Filter the records, keeping every line that has the string "które".

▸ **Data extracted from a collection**
■ ■ ■ ■ ■

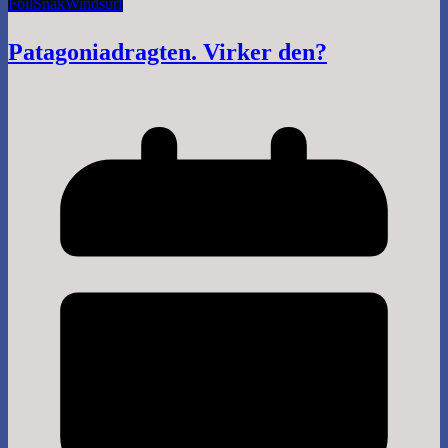
Foil
Snak
Windsurf
Patagoniadragten. Virker den?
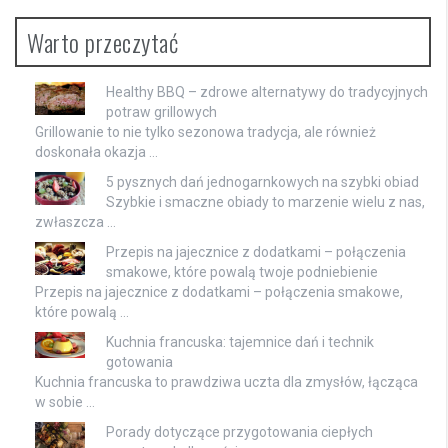
Warto przeczytać
Healthy BBQ – zdrowe alternatywy do tradycyjnych
potraw grillowych
Grillowanie to nie tylko sezonowa tradycja, ale również
doskonała okazja …
5 pysznych dań jednogarnkowych na szybki obiad
Szybkie i smaczne obiady to marzenie wielu z nas,
zwłaszcza …
Przepis na jajecznice z dodatkami – połączenia
smakowe, które powalą twoje podniebienie
Przepis na jajecznice z dodatkami – połączenia smakowe,
które powalą …
Kuchnia francuska: tajemnice dań i technik
gotowania
Kuchnia francuska to prawdziwa uczta dla zmysłów, łącząca
w sobie …
Porady dotyczące przygotowania ciepłych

■ ■ ■ ■ ■

▸ **Result for this exercise**
smakowe, które powalą twoje podniebienie
które powalą …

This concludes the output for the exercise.